Bases: airflow.models.BaseOperator

Creates a new ACL entry on the specified bucket.

See also

For more information on how to use this operator, take a look at the guide: GCSBucketCreateAclEntryOperator

Parameters
  • bucket (str) -- Name of a bucket.

  • entity (str) -- The entity holding the permission, in one of the following forms: user-userId, user-email, group-groupId, group-email, domain-domain, project-team-projectId, allUsers, allAuthenticatedUsers

  • role (str) -- The access permission for the entity. Acceptable values are: "OWNER", "READER", "WRITER".

  • user_project (str) -- (Optional) The project to be billed for this request. Required for Requester Pays buckets.

  • gcp_conn_id (str) -- (Optional) The connection ID used to connect to Google Cloud.

  • google_cloud_storage_conn_id (str) -- (Deprecated) The connection ID used to connect to Google Cloud. This parameter has been deprecated. You should pass the gcp_conn_id parameter instead.

  • impersonation_chain (Union[str, Sequence[str]]) -- Optional service account to impersonate using short-term credentials, or chained list of accounts required to get the access_token of the last account in the list, which will be impersonated in the request. If set as a string, the account must grant the originating account the Service Account Token Creator IAM role. If set as a sequence, the identities from the list must grant Service Account Token Creator IAM role to the directly preceding identity, with first account from the list granting this role to the originating account (templated).

template_fields = ['bucket', 'entity', 'role', 'user_project', 'impersonation_chain'][source]
execute(self, context)[source]
class airflow.providers.google.cloud.operators.gcs.GCSObjectCreateAclEntryOperator(*, bucket: str, object_name: str, entity: str, role: str, generation: Optional[int] = None, user_project: Optional[str] = None, gcp_conn_id: str = 'google_cloud_default', google_cloud_storage_conn_id: Optional[str] = None, impersonation_chain: Optional[Union[str, Sequence[str]]] = None, **kwargs)[source]

Bases: airflow.models.BaseOperator

Creates a new ACL entry on the specified object.

See also

For more information on how to use this operator, take a look at the guide: GCSObjectCreateAclEntryOperator

Parameters
  • bucket (str) -- Name of a bucket.

  • object_name (str) -- Name of the object. For information about how to URL encode object names to be path safe, see: https://cloud.google.com/storage/docs/json_api/#encoding

  • entity (str) -- The entity holding the permission, in one of the following forms: user-userId, user-email, group-groupId, group-email, domain-domain, project-team-projectId, allUsers, allAuthenticatedUsers

  • role (str) -- The access permission for the entity. Acceptable values are: "OWNER", "READER".

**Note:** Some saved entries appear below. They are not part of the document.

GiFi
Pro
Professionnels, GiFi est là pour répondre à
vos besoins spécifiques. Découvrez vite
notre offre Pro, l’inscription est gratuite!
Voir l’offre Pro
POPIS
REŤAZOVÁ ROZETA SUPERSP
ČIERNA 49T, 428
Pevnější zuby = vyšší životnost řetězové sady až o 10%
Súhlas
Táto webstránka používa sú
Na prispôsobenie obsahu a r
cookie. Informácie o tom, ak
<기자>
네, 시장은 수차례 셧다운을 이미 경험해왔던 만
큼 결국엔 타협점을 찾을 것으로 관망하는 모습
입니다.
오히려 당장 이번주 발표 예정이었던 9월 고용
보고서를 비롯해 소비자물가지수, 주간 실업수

  • generation (long) -- Optional. If present, selects a specific revision of this object.

  • user_project (str) -- (Optional) The project to be billed for this request. Required for Requester Pays buckets.

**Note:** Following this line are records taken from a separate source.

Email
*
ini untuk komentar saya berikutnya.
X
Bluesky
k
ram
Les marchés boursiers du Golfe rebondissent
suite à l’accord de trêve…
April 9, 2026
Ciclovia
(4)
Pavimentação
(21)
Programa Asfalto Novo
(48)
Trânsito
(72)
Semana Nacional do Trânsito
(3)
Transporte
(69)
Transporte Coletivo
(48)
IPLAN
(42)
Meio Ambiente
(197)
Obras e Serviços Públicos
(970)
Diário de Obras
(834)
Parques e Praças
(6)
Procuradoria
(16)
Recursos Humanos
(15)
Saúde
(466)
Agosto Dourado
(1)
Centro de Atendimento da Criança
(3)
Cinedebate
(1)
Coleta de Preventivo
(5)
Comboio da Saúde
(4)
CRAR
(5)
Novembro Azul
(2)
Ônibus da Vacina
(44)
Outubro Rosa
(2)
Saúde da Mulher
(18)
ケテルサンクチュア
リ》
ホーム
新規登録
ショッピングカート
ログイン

  • gcp_conn_id (str) -- (Optional) The connection ID used to connect to Google Cloud.

  • google_cloud_storage_conn_id (str) -- (Deprecated) The connection ID used to connect to Google Cloud. This parameter has been deprecated. You should pass the gcp_conn_id parameter instead.

  • impersonation_chain (Union[str, Sequence[str]]) -- Optional service account to impersonate using short-term credentials, or chained list of accounts required to get the access_token of the last account in the list, which will be impersonated in the request. If set as a string, the account must grant the originating account the Service Account Token Creator IAM role. If set as a sequence, the identities from the list must grant Service Account Token Creator IAM role to the directly preceding identity, with first account from the list granting this role to the originating account (templated).

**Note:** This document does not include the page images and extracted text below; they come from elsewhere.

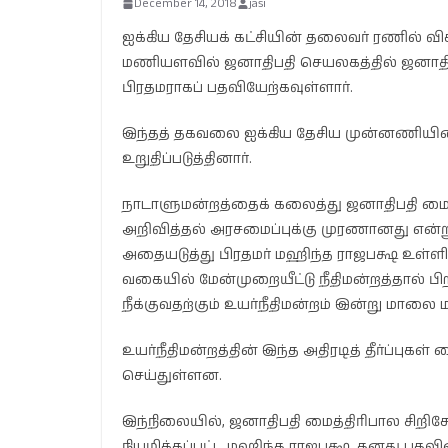
December 14, 2018
jasi
ஐக்கிய தேசியக் கட்சியின் தலைவர் ரணில் வ
மணியளவில் ஜனாதிபதி செயலகத்தில் ஜனாதிப
பிரதமராகப் பதவியேற்கவுள்ளார்.
இந்தத் தகவலை ஐக்கிய தேசிய முன்னணியின்
உறுதிப்படுத்தினார்.
நாடாளுமன்றத்தைக் கலைத்து ஜனாதிபதி மைத்
அறிவித்தல் அரசமைப்புக்கு முரணானது என்று உ
அதையடுத்து பிரதமர் மஹிந்த ராஜபக்ஷ உள்ள
வகையில் மேன்முறையீட்டு நீதிமன்றத்தால் ப
நீக்குவதற்கும் உயர்நீதிமன்றம் இன்று மாலை மற
உயர்நீதிமன்றத்தின் இந்த அதிரடித் தீர்ப்பு
செய்துள்ளன.
இந்நிலையில், ஜனாதிபதி மைத்திரிபால சிறிசே
நியமிக்கப்பட்ட மஹிந்த ராஜபக்ஷ, தனது பத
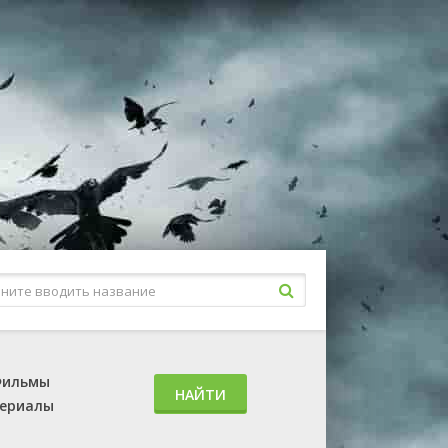
ильмы
НАЙТИ
ериалы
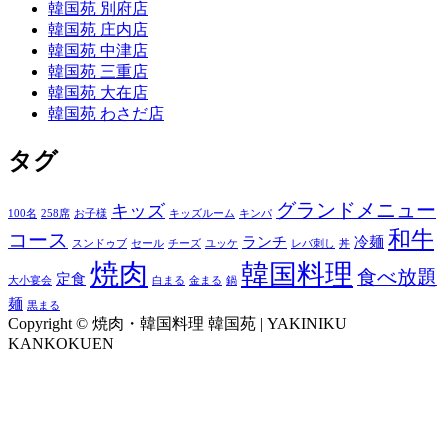
韓国苑 別府店
韓国苑 庄内店
韓国苑 中津店
韓国苑 三重店
韓国苑 大在店
韓国苑 わさだ店
タグ
グランドメニュー
キッズ
100名
258席
お子様
キッズルーム
キンパ
和牛
コース
ランチ
冷麺
スンドゥブ
セール
チーズ
ユッケ
レバ刺し
丼
焼肉
韓国料理
食べ放題
定食
大小宴会
白まる
金まる
鍋
麺
黒まる
Copyright © 焼肉・韓国料理 韓国苑 | YAKINIKU
KANKOKUEN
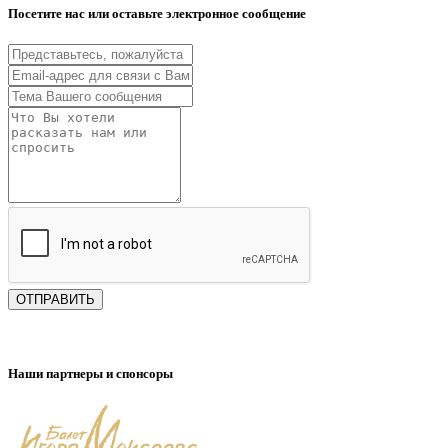
Посетите нас или оставьте электронное сообщение
ОТПРАВИТЬ
Наши партнеры и спонсоры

template_fields = ['bucket', 'object_name', 'entity', 'generation', 'role', 'user_project', 'impersonation_chain'][source]
execute(self, context)[source]
class airflow.providers.google.cloud.operators.gcs.GCSFileTransformOperator(*, source_bucket: str, source_object: str, transform_script: Union[str, List[str]], destination_bucket: Optional[str] = None, destination_object: Optional[str] = None, gcp_conn_id: str = 'google_cloud_default', impersonation_chain: Optional[Union[str, Sequence[str]]] = None, **kwargs)[source]

Bases: airflow.models.BaseOperator

Copies data from a source GCS location to a temporary location on the local filesystem. Runs a transformation on this file as specified by the transformation script and uploads the output to a destination bucket. If the output bucket is not specified the original file will be overwritten.

The locations of the source and the destination files in the local filesystem is provided as an first and second arguments to the transformation script. The transformation script is expected to read the data from source, transform it and write the output to the local destination file.

Parameters
  • source_bucket (str) -- The key to be retrieved from S3. (templated)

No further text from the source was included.